I am thinking about buying a Sig Sauer P220 Elite. The dealer wants $750 for it. It is used but when I was looking the gun over it looks brand new. Is that a pretty good price?




Troy


----------



## benzuncle (Aug 29, 2007)

Any details? The price is right, especially from a dealer. But why don't you take a look at www.gunbroker.com and compare. I've got the hots for a Sig after shooting my son's P200 Match. There's a special feel about a 45ACP. It shoves, or pushes; it doesn't snap. For me, each round just feels satisfying, like no other caliber. But to each his own. If you purchase this please let us know how you like it. Good luck to you.


----------



## AZ Outlaws (Dec 3, 2007)

That sounds like a very good price. New ones sell for a little over $1,000.00 in the gun shops here in Phoenix.

Post some pics if you get it!!!


----------



## tneal15 (Dec 13, 2007)

ok so i bought it today! the P220 is great it. probably one of the best hand guns i have bought.

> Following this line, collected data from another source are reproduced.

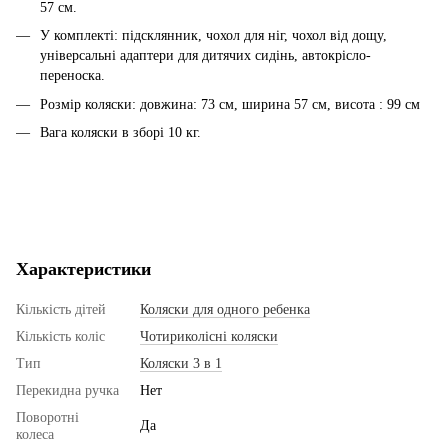
57 см.
У комплекті: підсклянник, чохол для ніг, чохол від дощу,
універсальні адаптери для дитячих сидінь, автокрісло-
переноска.
Розмір коляски: довжина: 73 см, ширина 57 см, висота : 99 см
Вага коляски в зборі 10 кг.
Характеристики
Кількість дітей
Коляски для одного ребенка
Кількість коліс
Чотириколісні коляски
Тип
Коляски 3 в 1
Перекидна ручка
Нет
Поворотні
Да
колеса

http://i251.photobucket.com/albums/gg299/tneal15/p228_sc.jpg


----------



## AZ Outlaws (Dec 3, 2007)

Congrats!!! Your link doesn't take us to any pics....


----------



## 2sigs (Sep 8, 2007)

Cogratulations on the new Sig

I have a P220ST and an old KA date code P220. I have a few other Sigs also but the 45 in a steel frame does feel good.
-2sigs


----------



## Steve (Jan 2, 2008)

my 229 elite is so god darn good, BUY IT


----------



## MIKEONE (Jan 7, 2008)

Im new to Sig being a FN/Colt---mmm Beretta M9 man my self. The ergos a awesome on the 220 226 228 229 ETC ETC. I Just recenty purchased a Sig Navy 226--and dammit its my new favorite besides my P7 (HK) Welcome to the new universe of awesome ergos and a very combat effective weapon..

Mike


----------